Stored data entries
================================

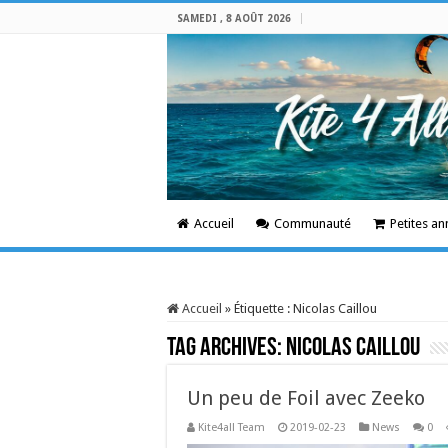
SAMEDI , 8 AOÛT 2026
Accueil
Communauté
Petites a
Accueil
»
Étiquette :
Nicolas Caillou
Tag Archives:
Nicolas Caillou
Un peu de Foil avec Zeeko
Kite4all Team
2019-02-23
News
0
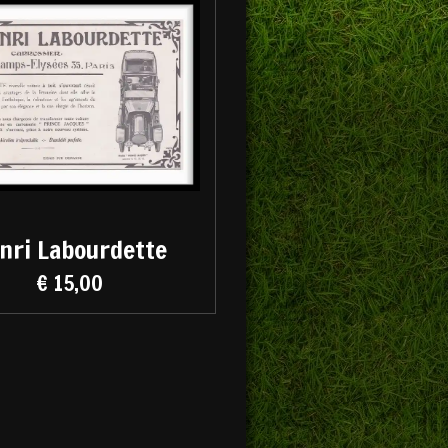
nri Labourdette
€ 15,00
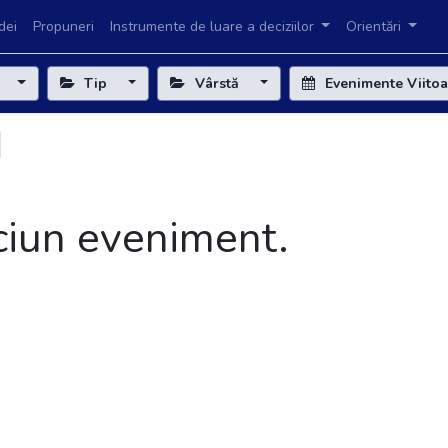
dei
Propuneri
Instrumente de luare a deciziilor
Orientări
e
Tip
Vârstă
Evenimente Viito
iciun eveniment.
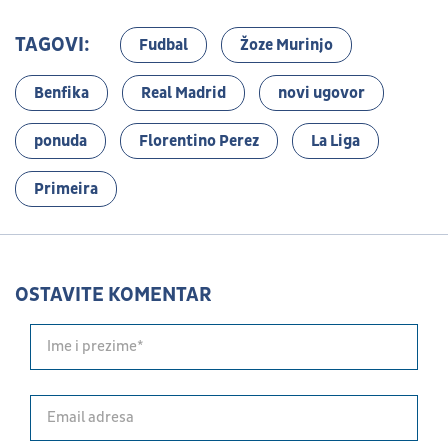
TAGOVI:
Fudbal
Žoze Murinjo
Benfika
Real Madrid
novi ugovor
ponuda
Florentino Perez
La Liga
Primeira
OSTAVITE KOMENTAR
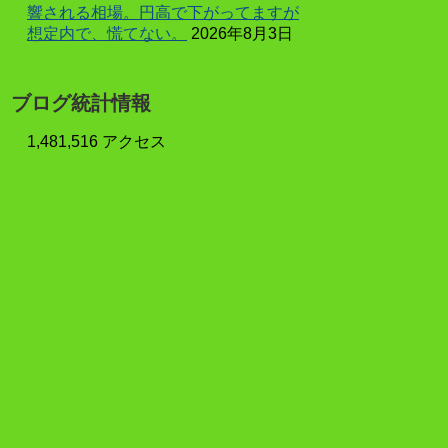
響される相場。円高で下がってますが
想定内で、慌てない。
2026年8月3日
ブログ統計情報
1,481,516 アクセス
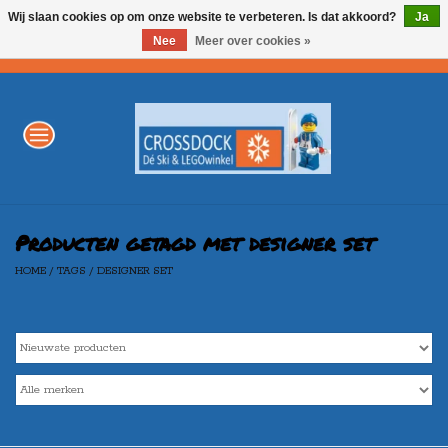
Wij slaan cookies op om onze website te verbeteren. Is dat akkoord?
Ja
Nee
Meer over cookies »
0 Artikelen - €0,00
Home
WINTERSPORT
LEGO
Producten getagd met designer set
HOME
/
TAGS
/
DESIGNER SET
AKTIE
Merken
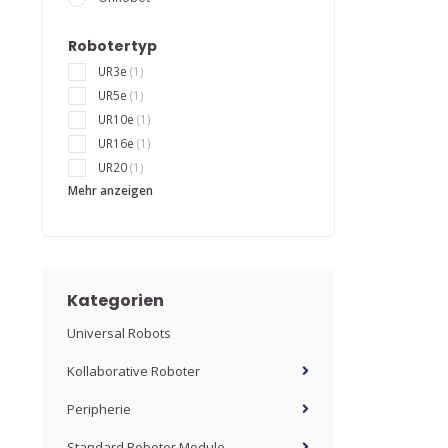
Robotertyp
UR3e
(1)
UR5e
(1)
UR10e
(1)
UR16e
(1)
UR20
(1)
Mehr anzeigen
Kategorien
Universal Robots
Kollaborative Roboter
Peripherie
Standard Roboter Module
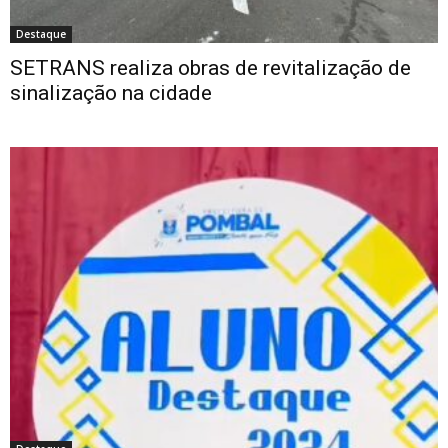
Destaque
SETRANS realiza obras de revitalização de
sinalização na cidade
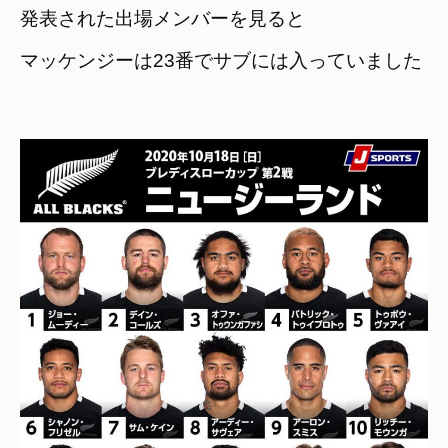
発表された出場メンバーを見ると
マッケンジーは23番でサブには入っていました
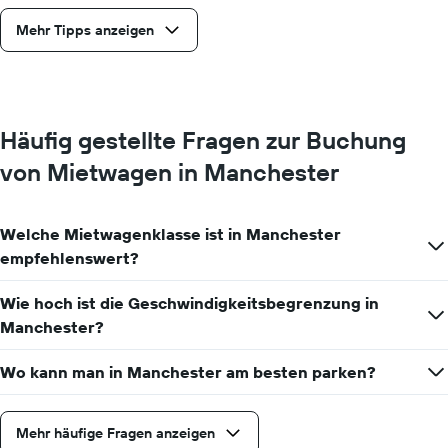
Mehr Tipps anzeigen
Häufig gestellte Fragen zur Buchung
von Mietwagen in Manchester
Welche Mietwagenklasse ist in Manchester
empfehlenswert?
Wie hoch ist die Geschwindigkeitsbegrenzung in
Manchester?
Wo kann man in Manchester am besten parken?
Mehr häufige Fragen anzeigen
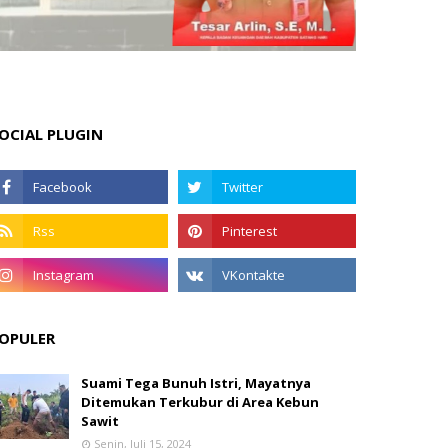
OCIAL PLUGIN
OPULER
Suami Tega Bunuh Istri, Mayatnya
Ditemukan Terkubur di Area Kebun
Sawit
Senin, Juli 15, 2024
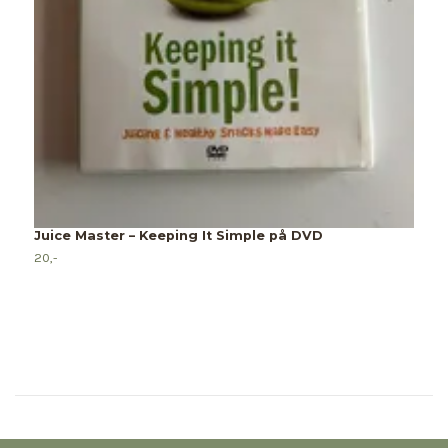
Juice Master – Keeping It Simple på DVD
T
20,-
15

================================

How to complete this task: Identify the lines in the entries that hold "Mehr" and return each one.

Task response:
Mehr anzeigen
Mehr Tipps anzeigen
Mehr häufige Fragen anzeigen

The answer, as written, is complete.